Third Party Communication: None
Date of Communication: Not Applicable
Person To Contact: * * *, ID No. * * *
Telephone Number: * * *

Index Number: 1361.01-04, 1362.04-00
Release Date: 10/16/2020

Date: July 6, 2020

Refer Reply To: CC:PSI:B03 - PLR-100319-20

LEGEND:

Company = * * *
State = * * *
Date 1 = * * *
Date 2 = * * *
Date 3 = * * *
Date 4 = * * *
Date 5 = * * *
Date 6 = * * *
Wife = * * *
Husband = * * *
Agreement 1 = * * *
Agreement 2 = * * *

Dear * * *:

This letter responds to a letter dated December 9, 2019, and subsequent correspondence submitted on behalf of Company, requesting a ruling under § 1362(f) of the Internal Revenue Code (Code).

FACTS

The information submitted states Company was organized on Date 1 as a limited liability company under the laws of State. At the time, Company had one owner, Wife, and was treated as a disregarded entity for Federal income tax purposes. Although Company had only one owner, Company's initial operating agreement, Agreement 1, included provisions in contemplation of Company being treated as a partnership for Federal income tax purposes; however, the applicability of those provisions was not limited to such a situation. Agreement 1 contained the following partnership provisions:

(1) Section 4.1, Cash Flow and Distributions, providing in part that “[a]ll distributions shall be made to the Members in proportion to their respective Percentage Interests”; and

(2) Section 4.2, Allocation of Income, providing in part that “to each Member in proportion to their respective Partnership Interests”; and

(3) Section 4.2, Allocation of Losses, providing in part “to the Members in proportion to their respective Partnership Interests”; and

(2) Section 4.9, Adjustment of Capital Accounts, providing in part that the “tax allocation provisions of this Agreement are intended to produce final Capital Accounts balances that are at levels (“Target Final Balances”) which permit liquidating distributions that are made in accordance with such final Capital Account balances to be equal to the distributions that would occur under Section 4.1 hereof if such liquidating proceeds were distributed pursuant to such Section 4.1”; and

(3) Section 4.9 further providing in part that "[t]o the extent that the tax allocation provisions of this Agreement would not produce the Target Final Balances, the Members agree to take such actions as are necessary amend such tax allocation provisions to produce such Target Final Balances"; and

(4) Section 9.4, Winding Up and Termination, providing in part that upon the dissolution of the Company, the balance of the Company's assets "shall be liquidated and disposed of and distributed...in proportion to the positive balances in the Members' Capital Accounts."
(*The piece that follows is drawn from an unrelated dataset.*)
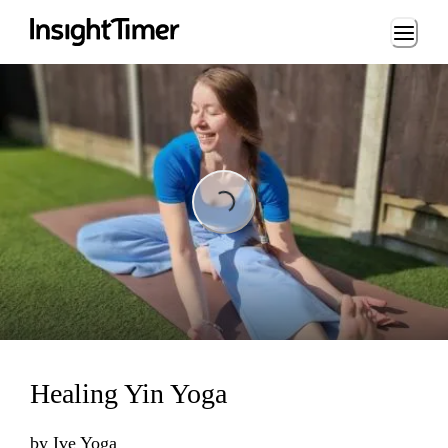
Loading...
Loading...
Healing Yin Yoga
by
Ive Yoga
Agreement 1 was subsequently amended on Date 2 and Date 3 for changes to the Company's place of business, change in the name and address of the registered agent, a change in the Company's managers, and the admission of Husband on Date 3. Wife and Husband continued to treat Company as a disregarded entity for federal tax purposes.

On Date 4, the two owners of Company filed Form 8832, Entity Classification Election, on behalf of the Company to change the Company's entity classification to a domestic eligible entity classified as an association taxable as a corporation effective Date 5. On Date 4, the two owners also field form 2553, Election by a Small Business Corporation to elected S corporation treatment for Company effective Date 5.

Company states that on Date 6, Agreement 1, as amended, was further amended and was replaced by Agreement 2 in order to eliminate the potential for a second class of stock under § 1361(b)(1)(D).

Company represents that Company and its shareholders have filed tax returns consistent with Company having a valid S corporation election in effect as of Date 5. In accordance with §§ 1362(f) and 1.1362-4, Company and each person who has been a shareholder of Company at any time on or after Date 5 through the date of the ruling request have consented to any adjustments as may be required by the Secretary. Company requests relief pursuant to § 1362(f) due to its governing provisions creating more than one class of stock.

LAW AND ANALYSIS

Section 1361(a)(1) provides that the term “S corporation” means, with respect to any taxable year, a small business corporation for which an election under § 1362(a) is in effect for such year.

Section 1361(b)(1) provides that for purposes of subchapter S, the term “small business corporation” means a domestic corporation, which is not an ineligible corporation and does not have (A) more than 100 shareholders, (B) have as a shareholder a person (other than an estate, a trust described in § 1361(c)(2), or an organization described in subsection § 1361(c)(6)) who is not an individual, (C) have a nonresident alien as a shareholder, and (D) have more than 1 class of stock.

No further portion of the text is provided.